Branch /trunk rREVISION to /branches/releases/0.2/R1

 * any items that need to be done before R1

Then, we need to copy the wiki into the branch, like so:

svn copy wiki branches/releases/0.2/R1/doc

Finally, we commit:

svn commit

The format of the commit message is similar to 'Merge', however, the item list should be a todo list for the documents.

Branch /wiki rREVISION to /branches/releases/0.2/R1/doc

 * any items that need to be done before R1

'Setting' a release branch

When the binaries for a revision of a release branch are finished, and placed on the http mirror, you must set a property on the copy of the release tree. After this point, NO more commits may happen to that revision. You must create a new revision of the release branch and work on that.

You should set it with this command:

svn propset evoke-binaries-built "" https://evoke.googlecode.com/svn/branches/releases/0.2/R1

Back merging changes into a release branch

Use the backmerge utility in tools/, like so.

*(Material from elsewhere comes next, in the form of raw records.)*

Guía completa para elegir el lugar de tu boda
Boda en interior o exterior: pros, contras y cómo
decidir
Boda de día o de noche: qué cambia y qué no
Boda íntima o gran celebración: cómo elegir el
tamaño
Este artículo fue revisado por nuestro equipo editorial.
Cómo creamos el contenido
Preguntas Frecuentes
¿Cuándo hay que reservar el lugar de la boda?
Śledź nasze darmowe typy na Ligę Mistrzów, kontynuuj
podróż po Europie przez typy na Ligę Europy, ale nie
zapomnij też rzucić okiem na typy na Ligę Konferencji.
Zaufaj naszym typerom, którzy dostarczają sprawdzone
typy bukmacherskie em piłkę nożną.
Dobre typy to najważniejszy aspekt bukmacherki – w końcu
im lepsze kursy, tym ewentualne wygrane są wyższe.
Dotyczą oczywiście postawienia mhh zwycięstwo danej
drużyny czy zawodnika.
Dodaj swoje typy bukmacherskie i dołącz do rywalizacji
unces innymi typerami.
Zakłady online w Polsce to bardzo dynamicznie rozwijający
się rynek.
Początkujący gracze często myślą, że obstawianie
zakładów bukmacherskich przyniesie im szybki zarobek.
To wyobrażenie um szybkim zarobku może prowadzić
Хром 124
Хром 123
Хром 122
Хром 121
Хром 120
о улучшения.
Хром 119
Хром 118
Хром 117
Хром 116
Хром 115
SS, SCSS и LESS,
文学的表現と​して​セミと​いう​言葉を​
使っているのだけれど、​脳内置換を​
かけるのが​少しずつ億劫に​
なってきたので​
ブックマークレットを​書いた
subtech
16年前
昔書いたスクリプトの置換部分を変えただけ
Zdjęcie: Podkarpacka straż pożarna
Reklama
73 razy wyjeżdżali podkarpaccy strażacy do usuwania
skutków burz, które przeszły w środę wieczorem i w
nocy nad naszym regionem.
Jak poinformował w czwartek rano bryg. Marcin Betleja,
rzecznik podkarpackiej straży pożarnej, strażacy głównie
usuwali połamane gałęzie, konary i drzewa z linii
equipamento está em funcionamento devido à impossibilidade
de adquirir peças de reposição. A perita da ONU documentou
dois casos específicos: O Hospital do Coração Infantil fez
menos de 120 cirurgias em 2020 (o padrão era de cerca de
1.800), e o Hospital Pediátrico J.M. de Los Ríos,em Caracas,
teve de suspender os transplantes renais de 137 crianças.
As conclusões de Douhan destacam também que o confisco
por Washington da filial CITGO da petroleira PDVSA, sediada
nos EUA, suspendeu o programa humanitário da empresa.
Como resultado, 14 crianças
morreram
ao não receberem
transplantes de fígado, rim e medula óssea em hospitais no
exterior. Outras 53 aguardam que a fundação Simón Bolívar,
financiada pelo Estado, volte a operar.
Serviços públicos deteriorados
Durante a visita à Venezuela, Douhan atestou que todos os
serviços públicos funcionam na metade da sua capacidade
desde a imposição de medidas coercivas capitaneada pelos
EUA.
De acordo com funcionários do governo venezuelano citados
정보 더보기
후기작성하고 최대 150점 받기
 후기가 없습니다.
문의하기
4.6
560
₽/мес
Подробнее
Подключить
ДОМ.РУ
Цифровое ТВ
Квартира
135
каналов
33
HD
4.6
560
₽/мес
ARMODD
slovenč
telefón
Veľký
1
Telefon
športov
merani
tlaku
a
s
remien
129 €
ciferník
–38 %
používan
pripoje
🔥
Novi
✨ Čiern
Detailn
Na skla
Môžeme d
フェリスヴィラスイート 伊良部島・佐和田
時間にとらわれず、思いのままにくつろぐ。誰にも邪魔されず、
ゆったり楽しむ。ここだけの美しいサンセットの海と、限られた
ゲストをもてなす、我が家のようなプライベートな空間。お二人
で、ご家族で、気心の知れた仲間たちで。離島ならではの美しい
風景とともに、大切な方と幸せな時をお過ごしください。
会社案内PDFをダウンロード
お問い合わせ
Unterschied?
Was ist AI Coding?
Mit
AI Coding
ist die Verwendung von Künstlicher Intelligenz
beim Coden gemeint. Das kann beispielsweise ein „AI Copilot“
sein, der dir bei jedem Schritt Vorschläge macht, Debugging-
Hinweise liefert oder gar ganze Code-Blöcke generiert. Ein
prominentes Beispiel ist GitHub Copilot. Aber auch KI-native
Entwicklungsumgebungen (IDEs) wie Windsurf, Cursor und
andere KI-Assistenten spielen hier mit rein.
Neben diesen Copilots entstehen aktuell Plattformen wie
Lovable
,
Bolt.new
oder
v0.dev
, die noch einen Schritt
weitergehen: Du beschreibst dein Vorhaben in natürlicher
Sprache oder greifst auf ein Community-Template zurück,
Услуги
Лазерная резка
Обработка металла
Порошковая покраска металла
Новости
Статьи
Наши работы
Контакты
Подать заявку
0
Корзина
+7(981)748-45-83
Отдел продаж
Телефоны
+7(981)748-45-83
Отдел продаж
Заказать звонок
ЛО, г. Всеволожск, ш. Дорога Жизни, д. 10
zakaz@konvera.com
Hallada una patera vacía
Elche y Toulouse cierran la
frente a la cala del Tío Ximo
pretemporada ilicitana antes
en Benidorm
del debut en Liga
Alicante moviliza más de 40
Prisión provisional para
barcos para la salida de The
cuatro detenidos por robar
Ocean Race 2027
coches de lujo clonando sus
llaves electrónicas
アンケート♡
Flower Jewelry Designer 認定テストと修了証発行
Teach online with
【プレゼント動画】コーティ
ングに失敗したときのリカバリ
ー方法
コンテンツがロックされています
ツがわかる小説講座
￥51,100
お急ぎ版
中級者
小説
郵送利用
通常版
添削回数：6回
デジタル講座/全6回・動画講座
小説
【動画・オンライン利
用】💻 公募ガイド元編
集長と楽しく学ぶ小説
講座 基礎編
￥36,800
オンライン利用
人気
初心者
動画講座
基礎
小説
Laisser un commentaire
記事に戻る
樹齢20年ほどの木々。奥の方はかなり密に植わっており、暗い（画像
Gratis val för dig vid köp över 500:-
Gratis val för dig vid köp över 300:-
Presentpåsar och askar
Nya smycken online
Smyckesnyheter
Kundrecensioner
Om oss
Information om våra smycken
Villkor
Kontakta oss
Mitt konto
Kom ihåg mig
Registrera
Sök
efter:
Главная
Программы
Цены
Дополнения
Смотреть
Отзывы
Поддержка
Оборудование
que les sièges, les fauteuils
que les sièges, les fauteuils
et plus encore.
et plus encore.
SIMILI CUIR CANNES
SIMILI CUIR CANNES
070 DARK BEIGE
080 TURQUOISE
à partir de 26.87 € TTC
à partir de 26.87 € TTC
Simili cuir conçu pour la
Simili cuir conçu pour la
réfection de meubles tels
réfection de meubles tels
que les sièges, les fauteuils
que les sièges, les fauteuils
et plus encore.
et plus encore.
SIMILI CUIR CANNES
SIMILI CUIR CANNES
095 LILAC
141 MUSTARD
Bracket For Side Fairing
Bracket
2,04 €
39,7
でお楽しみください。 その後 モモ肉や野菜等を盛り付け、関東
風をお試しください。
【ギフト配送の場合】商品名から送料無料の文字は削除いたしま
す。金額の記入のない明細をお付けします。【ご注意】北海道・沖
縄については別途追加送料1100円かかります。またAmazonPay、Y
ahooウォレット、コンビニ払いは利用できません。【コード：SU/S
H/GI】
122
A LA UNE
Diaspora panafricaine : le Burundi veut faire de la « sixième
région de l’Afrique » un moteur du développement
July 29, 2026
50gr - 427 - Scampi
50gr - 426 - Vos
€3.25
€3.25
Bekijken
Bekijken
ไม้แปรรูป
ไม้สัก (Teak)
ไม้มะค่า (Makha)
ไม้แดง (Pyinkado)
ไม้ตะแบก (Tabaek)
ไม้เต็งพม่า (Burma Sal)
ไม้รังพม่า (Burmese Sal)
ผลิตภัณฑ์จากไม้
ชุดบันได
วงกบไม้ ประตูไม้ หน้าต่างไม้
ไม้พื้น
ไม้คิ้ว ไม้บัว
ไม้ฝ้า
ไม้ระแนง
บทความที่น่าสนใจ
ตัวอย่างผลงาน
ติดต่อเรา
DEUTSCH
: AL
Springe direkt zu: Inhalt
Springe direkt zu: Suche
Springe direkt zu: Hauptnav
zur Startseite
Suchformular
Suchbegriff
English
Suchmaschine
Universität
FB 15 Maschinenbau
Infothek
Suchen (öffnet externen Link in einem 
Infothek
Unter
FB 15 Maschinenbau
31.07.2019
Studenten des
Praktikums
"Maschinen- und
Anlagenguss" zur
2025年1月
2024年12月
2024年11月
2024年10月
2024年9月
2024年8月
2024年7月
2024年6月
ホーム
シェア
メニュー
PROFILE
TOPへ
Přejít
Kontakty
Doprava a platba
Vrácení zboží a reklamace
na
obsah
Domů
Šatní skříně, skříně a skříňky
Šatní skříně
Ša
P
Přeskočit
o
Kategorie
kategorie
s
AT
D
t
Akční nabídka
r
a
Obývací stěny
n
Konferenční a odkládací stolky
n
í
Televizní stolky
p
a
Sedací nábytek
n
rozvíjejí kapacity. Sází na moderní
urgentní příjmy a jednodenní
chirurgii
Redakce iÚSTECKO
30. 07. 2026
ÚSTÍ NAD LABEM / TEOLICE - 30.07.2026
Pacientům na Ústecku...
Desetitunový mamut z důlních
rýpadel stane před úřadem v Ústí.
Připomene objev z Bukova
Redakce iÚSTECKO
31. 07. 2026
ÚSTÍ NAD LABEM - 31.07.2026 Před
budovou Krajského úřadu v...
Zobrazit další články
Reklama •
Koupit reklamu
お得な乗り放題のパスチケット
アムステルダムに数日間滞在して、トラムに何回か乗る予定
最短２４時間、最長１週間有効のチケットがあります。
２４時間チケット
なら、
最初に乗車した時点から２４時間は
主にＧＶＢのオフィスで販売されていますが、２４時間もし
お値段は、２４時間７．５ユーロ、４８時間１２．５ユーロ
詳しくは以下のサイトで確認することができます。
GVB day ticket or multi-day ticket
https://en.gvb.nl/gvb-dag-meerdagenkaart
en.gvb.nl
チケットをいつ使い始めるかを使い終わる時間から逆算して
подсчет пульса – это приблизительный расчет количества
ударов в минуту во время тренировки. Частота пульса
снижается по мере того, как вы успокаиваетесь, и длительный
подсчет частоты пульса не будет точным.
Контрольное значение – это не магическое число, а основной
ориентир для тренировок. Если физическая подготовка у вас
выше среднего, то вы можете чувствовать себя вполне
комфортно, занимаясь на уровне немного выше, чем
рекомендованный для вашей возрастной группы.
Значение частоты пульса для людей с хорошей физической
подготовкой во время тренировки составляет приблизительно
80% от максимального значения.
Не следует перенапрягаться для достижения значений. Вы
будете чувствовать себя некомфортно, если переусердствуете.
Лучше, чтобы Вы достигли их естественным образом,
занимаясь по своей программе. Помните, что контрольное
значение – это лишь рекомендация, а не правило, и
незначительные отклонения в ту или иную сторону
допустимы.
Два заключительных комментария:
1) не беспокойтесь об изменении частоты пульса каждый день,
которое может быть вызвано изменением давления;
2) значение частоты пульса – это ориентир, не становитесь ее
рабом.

cd branches/releases/0.1/R1/ backmerge

Note that there is no options to the utility yet. When we need them, I will add them.

Creating a new revision

As stated earlier, you cannot commit to a revision after the binaries have been built, therefore you must do a copy, like so:

svn copy https://evoke.googlecode.com/svn/branches/releases/0.2/R1 https://evoke.googlecode.com/svn/branches/releases/0.2/R2

The rules for creating binaries apply to every revision, not just the first revision. In this way, our boot versioning system can be used by the users effectively.